*Aim of the exercise*: Write out, exactly and only, the lines that run from the top of the records to the line with "těhotenským bříškem oblíbily". Include both ends; exclude pictures.

*Stored data entries*:
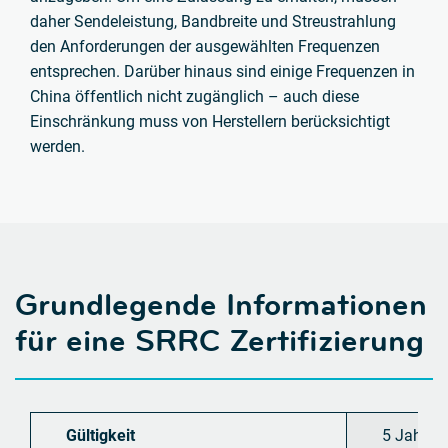
daher Sendeleistung, Bandbreite und Streustrahlung
den Anforderungen der ausgewählten Frequenzen
entsprechen. Darüber hinaus sind einige Frequenzen in
China öffentlich nicht zugänglich – auch diese
Einschränkung muss von Herstellern berücksichtigt
werden.
Grundlegende Informationen
für eine SRRC Zertifizierung
Gültigkeit
5 Jahre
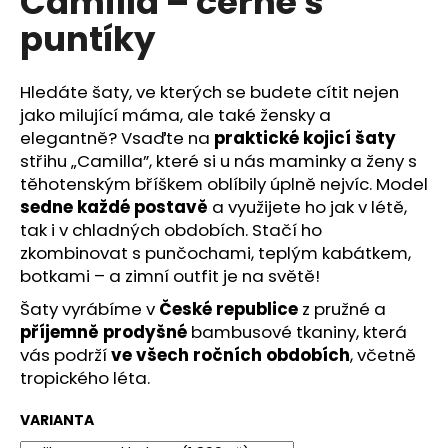
Camilla – černé s
č
z
u
puntíky
5
j
hvězdiček.
e
m
Hledáte šaty, ve kterých se budete cítit nejen
e
jako milující máma, ale také žensky a
elegantně? Vsaďte na
praktické kojicí šaty
střihu „Camilla”, které si u nás maminky a ženy s
těhotenským bříškem oblíbily úplně nejvíc. Model
sedne každé postavě
a využijete ho jak v létě,
tak i v chladných obdobích. Stačí ho
zkombinovat s punčochami, teplým kabátkem,
botkami – a zimní outfit je na světě!
Šaty vyrábíme v
České republice
z pružné a
příjemně prodyšné
bambusové tkaniny, která
vás podrží
ve všech ročních obdobích
, včetně
tropického léta.
VARIANTA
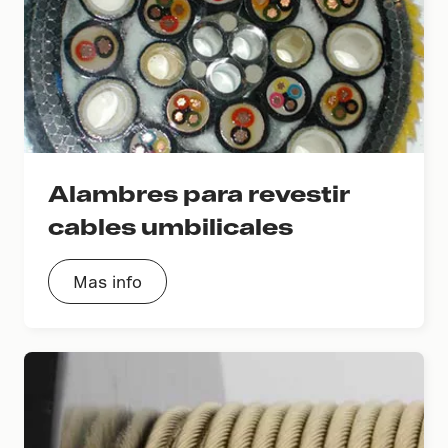
Alambres para revestir
cables umbilicales
Mas info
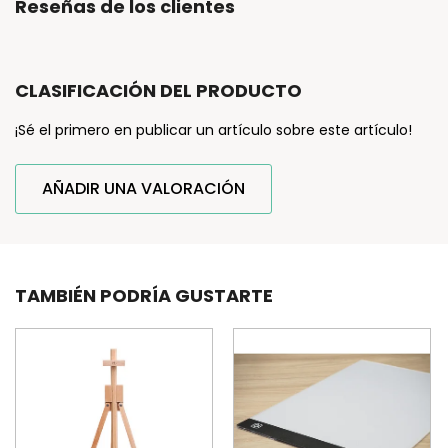
Reseñas de los clientes
CLASIFICACIÓN DEL PRODUCTO
¡Sé el primero en publicar un artículo sobre este artículo!
AÑADIR UNA VALORACIÓN
TAMBIÉN PODRÍA GUSTARTE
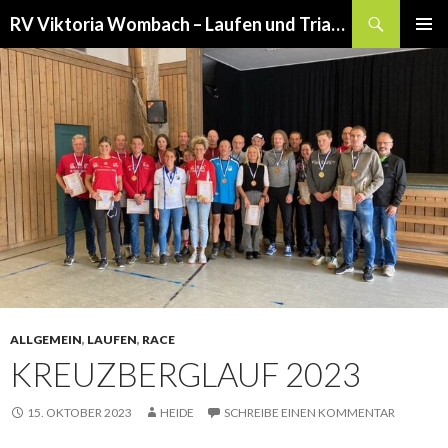
Suchen
RV Viktoria Wombach – Laufen und Triathlon
SPRINGE
PRIMÄR
ZUM
MENÜ
INHALT
ALLGEMEIN
,
LAUFEN
,
RACE
KREUZBERGLAUF 2023
15. OKTOBER 2023
HEIDE
SCHREIBE EINEN KOMMENTAR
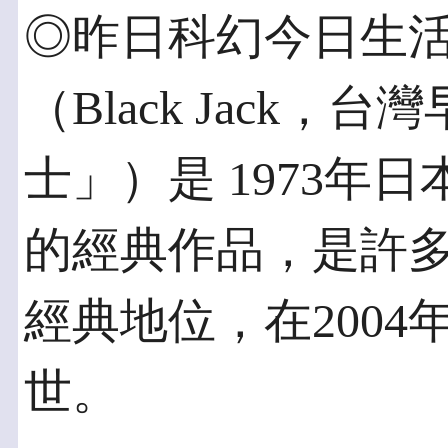
◎昨日科幻今日生活
（Black Jack
士」）是 1973年
的經典作品，是許多
經典地位，在2004
世。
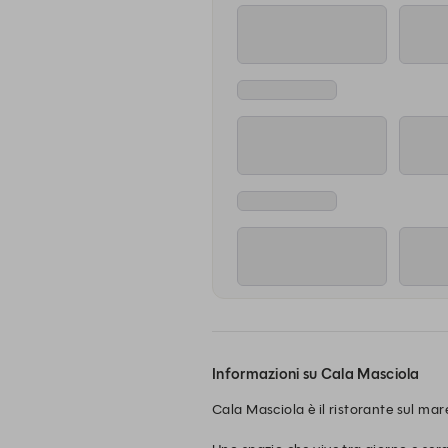
Informazioni su Cala Masciola
Cala Masciola è il ristorante sul ma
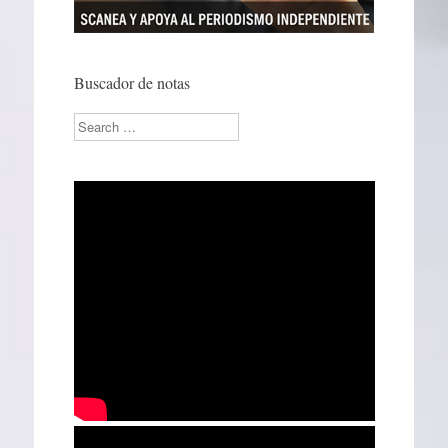
Buscador de notas
Search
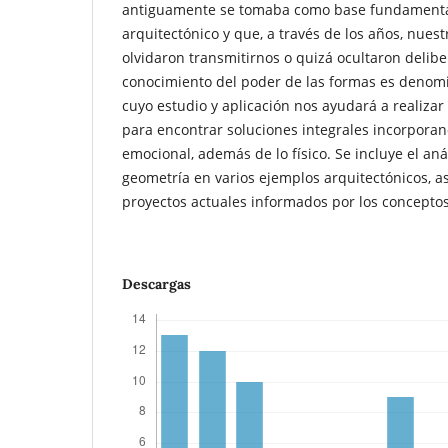
antiguamente se tomaba como base fundamenta
arquitectónico y que, a través de los años, nues
olvidaron transmitirnos o quizá ocultaron delib
conocimiento del poder de las formas es denom
cuyo estudio y aplicación nos ayudará a realiza
para encontrar soluciones integrales incorporand
emocional, además de lo físico. Se incluye el aná
geometría en varios ejemplos arquitectónicos, a
proyectos actuales informados por los concepto
Descargas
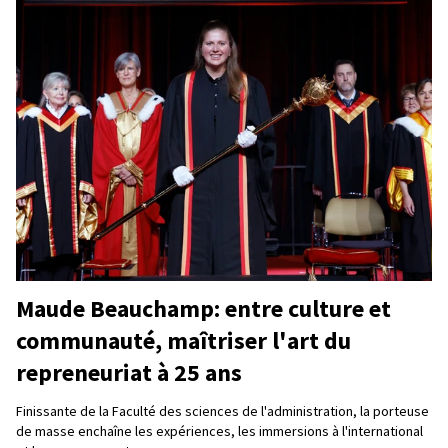
Maude Beauchamp: entre culture et
communauté, maîtriser l'art du
repreneuriat à 25 ans
Finissante de la Faculté des sciences de l'administration, la porteuse
de masse enchaîne les expériences, les immersions à l'international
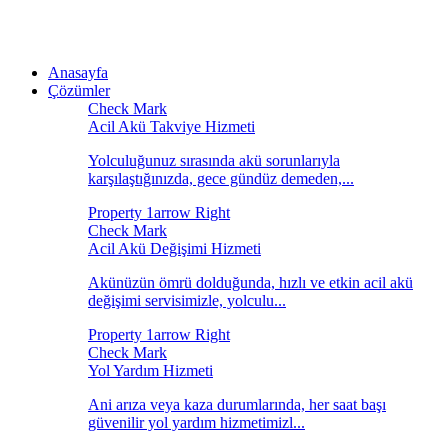
Anasayfa
Çözümler
Acil Akü Takviye Hizmeti
Yolculuğunuz sırasında akü sorunlarıyla
karşılaştığınızda, gece gündüz demeden,...
Acil Akü Değişimi Hizmeti
Akünüzün ömrü dolduğunda, hızlı ve etkin acil akü
değişimi servisimizle, yolculu...
Yol Yardım Hizmeti
Ani arıza veya kaza durumlarında, her saat başı
güvenilir yol yardım hizmetimizl...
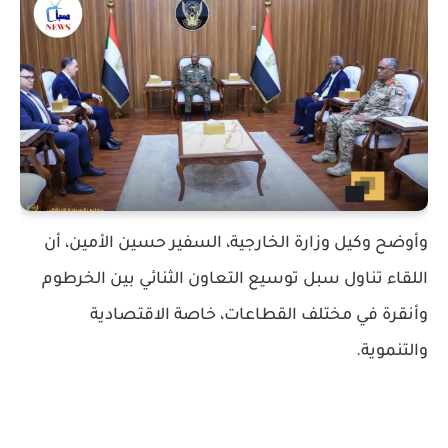
وأوضح وكيل وزارة الخارجية، السفير حسين الأمين، أن
اللقاء تناول سبل توسيع التعاون الثنائي بين الخرطوم
وأنقرة في مختلف القطاعات، خاصة الاقتصادية
والتنموية.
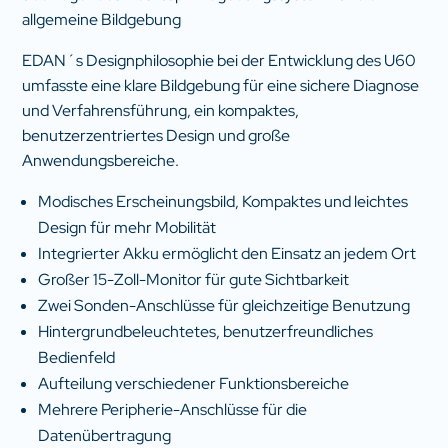
allgemeine Bildgebung
EDAN´s Designphilosophie bei der Entwicklung des U60
umfasste eine klare Bildgebung für eine sichere Diagnose
und Verfahrensführung, ein kompaktes,
benutzerzentriertes Design und große
Anwendungsbereiche.
Modisches Erscheinungsbild, Kompaktes und leichtes
Design für mehr Mobilität
Integrierter Akku ermöglicht den Einsatz an jedem Ort
Großer 15-Zoll-Monitor für gute Sichtbarkeit
Zwei Sonden-Anschlüsse für gleichzeitige Benutzung
Hintergrundbeleuchtetes, benutzerfreundliches
Bedienfeld
Aufteilung verschiedener Funktionsbereiche
Mehrere Peripherie-Anschlüsse für die
Datenübertragung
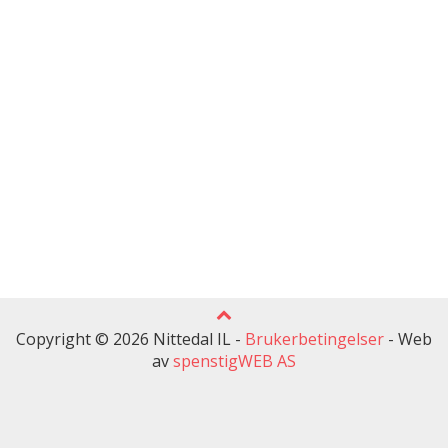
Copyright © 2026 Nittedal IL -
Brukerbetingelser
-
Web
av
spenstigWEB AS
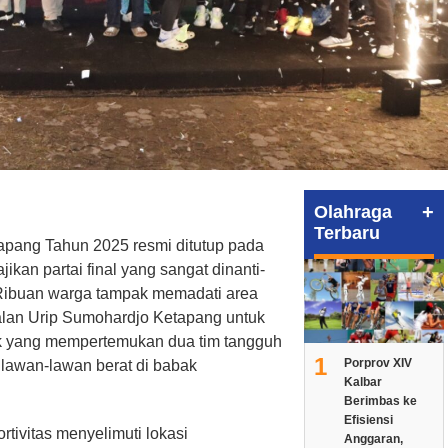
+
Olahraga
Terbaru
tapang Tahun 2025 resmi ditutup pada
ikan partai final yang sangat dinanti-
 Ribuan warga tampak memadati area
alan Urip Sumohardjo Ketapang untuk
k yang mempertemukan dua tim tangguh
1
Porprov XIV
 lawan-lawan berat di babak
Kalbar
Berimbas ke
Efisiensi
tivitas menyelimuti lokasi
Anggaran,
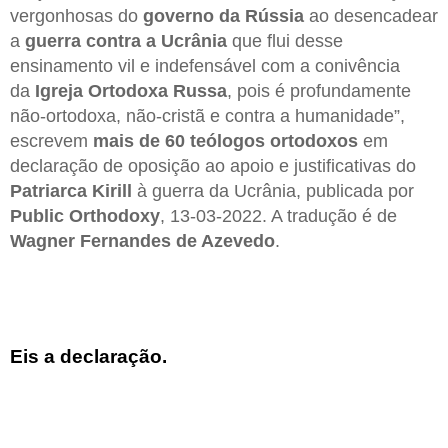
vergonhosas do
governo da Rússia
ao desencadear
a
guerra contra a Ucrânia
que flui desse
ensinamento vil e indefensável com a conivência
da
Igreja Ortodoxa Russa
, pois é profundamente
não-ortodoxa, não-cristã e contra a humanidade”,
escrevem
mais de 60 teólogos ortodoxos
em
declaração de oposição ao apoio e justificativas do
Patriarca Kirill
à guerra da Ucrânia, publicada por
Public Orthodoxy
, 13-03-2022. A tradução é de
Wagner Fernandes de Azevedo
.
Eis a declaração.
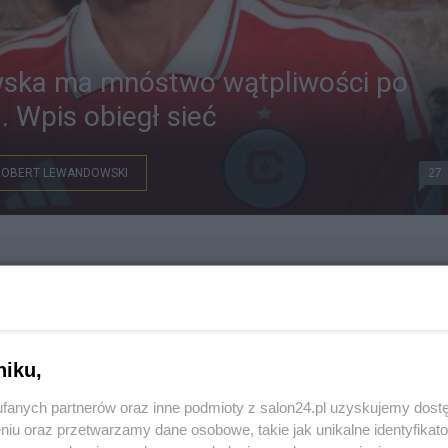
ska ma mnóstwo wątpliwości po
. Wpis obiegł sieć
ROBERT LEWANDOWSKI
27
niku,
fanych partnerów oraz inne podmioty z salon24.pl uzyskujemy dost
niu oraz przetwarzamy dane osobowe, takie jak unikalne identyfikat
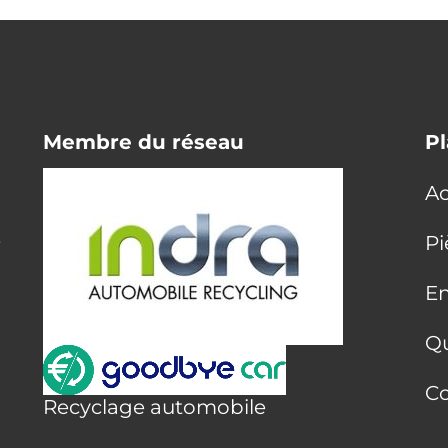
Membre du réseau
Pl
Ac
E
Pi
En
Q
Co
Recyclage automobile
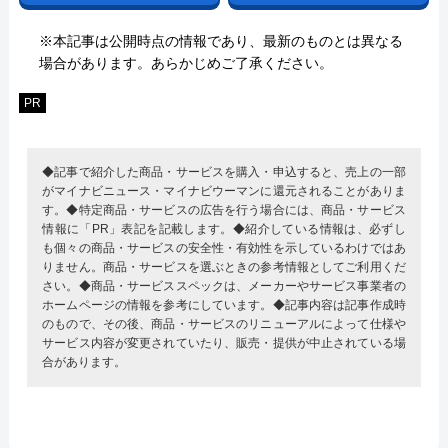
※本記事は公開時点の情報であり、最新のものとは異なる
場合があります。あらかじめご了承ください。
PR
◆記事で紹介した商品・サービスを購入・申込すると、売上の一部
がマイナビニュース・マイナビウーマンに還元されることがありま
す。◆特定商品・サービスの広告を行う場合には、商品・サービス
情報に「PR」表記を記載します。◆紹介している情報は、必ずし
も個々の商品・サービスの安全性・有効性を示しているわけではあ
りません。商品・サービスを選ぶときの参考情報としてご利用くだ
さい。◆商品・サービススペックは、メーカーやサービス事業者の
ホームページの情報を参考にしています。◆記事内容は記事作成時
のもので、その後、商品・サービスのリニューアルによって仕様や
サービス内容が変更されていたり、販売・提供が中止されている場
合があります。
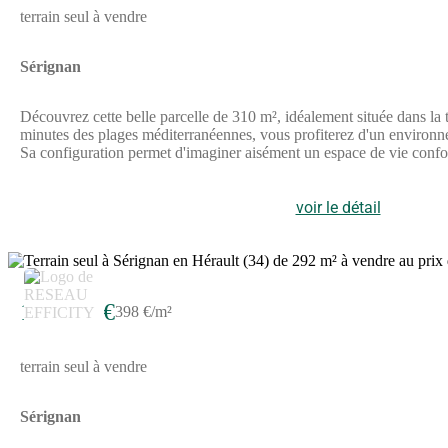
terrain seul à vendre
Sérignan
Découvrez cette belle parcelle de 310 m², idéalement située dans l
minutes des plages méditerranéennes, vous profiterez d'un environnem
Sa configuration permet d'imaginer aisément un espace de vie confor
rare dans un secteur recherché.Les atouts du terrain :Parcelle prête 
proche des commoditésNe manquez pas cette opportunité de concrétis
commercial BSK Immobilier PAUL HERREROS (EI) immatriculé au
voir le détail
charge du vendeur.Les informations sur les risques auxquels ce bien
3
116 100 €
398 €/m²
terrain seul à vendre
Sérignan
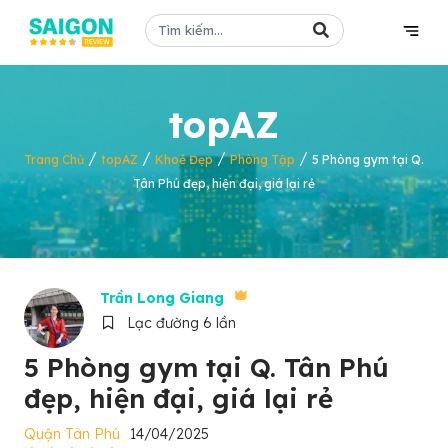
topAZ
/
/
/
/
Trang Chủ
topAZ
Khoẻ Đẹp
Phòng Tập
5 Phòng gym tại Q.
Tân Phú đẹp, hiện đại, giá lại rẻ
Trần Long Giang
Lạc đường 6 lần
5 Phòng gym tại Q. Tân Phú
đẹp, hiện đại, giá lại rẻ
Quận Tân Phú
14/04/2025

*Answer box*:
daher Sendeleistung, Bandbreite und Streustrahlung
den Anforderungen der ausgewählten Frequenzen
entsprechen. Darüber hinaus sind einige Frequenzen in
China öffentlich nicht zugänglich – auch diese
Einschränkung muss von Herstellern berücksichtigt
werden.
Grundlegende Informationen
für eine SRRC Zertifizierung
Gültigkeit
5 Jahre
Camilla – černé s
č
z
u
puntíky
5
j
hvězdiček.
e
m
Hledáte šaty, ve kterých se budete cítit nejen
e
jako milující máma, ale také žensky a
elegantně? Vsaďte na
praktické kojicí šaty
střihu „Camilla”, které si u nás maminky a ženy s
těhotenským bříškem oblíbily úplně nejvíc. Model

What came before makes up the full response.